Obama will meet officials, businessmen and civil society leaders on the trip between July 26 and August 3 -- an unusually long journey for a president who normally dashes across time zones on trips abroad.

But early scrutiny will concentrate as much on where he will not go in Africa with Kenya, the land of Obama's late father and where he still has living relatives, a glaring omission.

Obama frequently uses his past and background to connect with foreigners, remembering his childhood stays while in Indonesia, his Irish heritage in Ireland and as a Hawaii native, posing as America's "first Pacific president".
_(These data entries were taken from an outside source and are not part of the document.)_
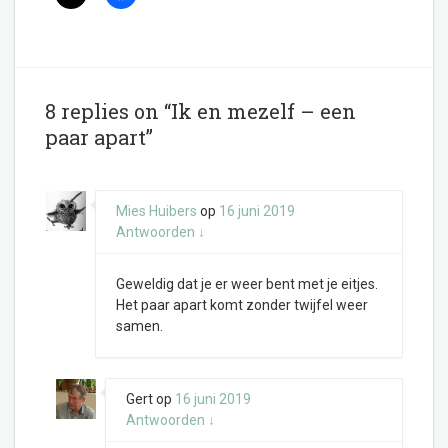
8 replies on “Ik en mezelf – een
paar apart”
Mies Huibers
op
16 juni 2019
Antwoorden
↓
Geweldig dat je er weer bent met je eitjes.
Het paar apart komt zonder twijfel weer
samen.
Gert
op
16 juni 2019
Antwoorden
↓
But politics appear to have scuppered hopes for Obama to reconnect with his roots in Kenya.

It would likely be seen as unseemly for Obama to appear with Uhuru Kenyatta, elected president in March, who will go on trial in July at the International Criminal Court (ICC) for crimes against humanity in post-election violence in 2007-08.

An administration official said on condition of anonymity that Kenyatta's election had been a complicating factor in setting Obama's schedule in Africa.

Obama did visit Kenya in 2006 shortly after he was elected to the Senate, but before he announced his 2008 run for the White House.

His visit to Africa will follow a similar tour made by the First Lady in June 2011 during which she met Mandela.

In June 2012 Obama unveiled a sweeping new Africa strategy with the goal of reinforcing security and democracy on a continent facing the threat of Al-Qaeda and a Chinese economic offensive.

The new US blueprint seeks to boost trade, strengthen peace, security and good governance and bolster democratic institutions, declaring that a continent torn by poverty, corruption and discord could be the world's next big economic success story.

The administration touted "successes" from helping to restore democracy in Ivory Coast, nurturing the new state of South Sudan, backing stability efforts in Somalia and engaging young African leaders.

In his speech before Ghana's parliament in 2009, Obama proclaimed that even though the continent now needs international aid, "Africa's future is up to Africans".

Obama's visit will also likely throw a new focus on the President's Emergency Plan for AIDS Relief, which was the brainchild of his predecessor George W. Bush and is credited with saving millions of lives.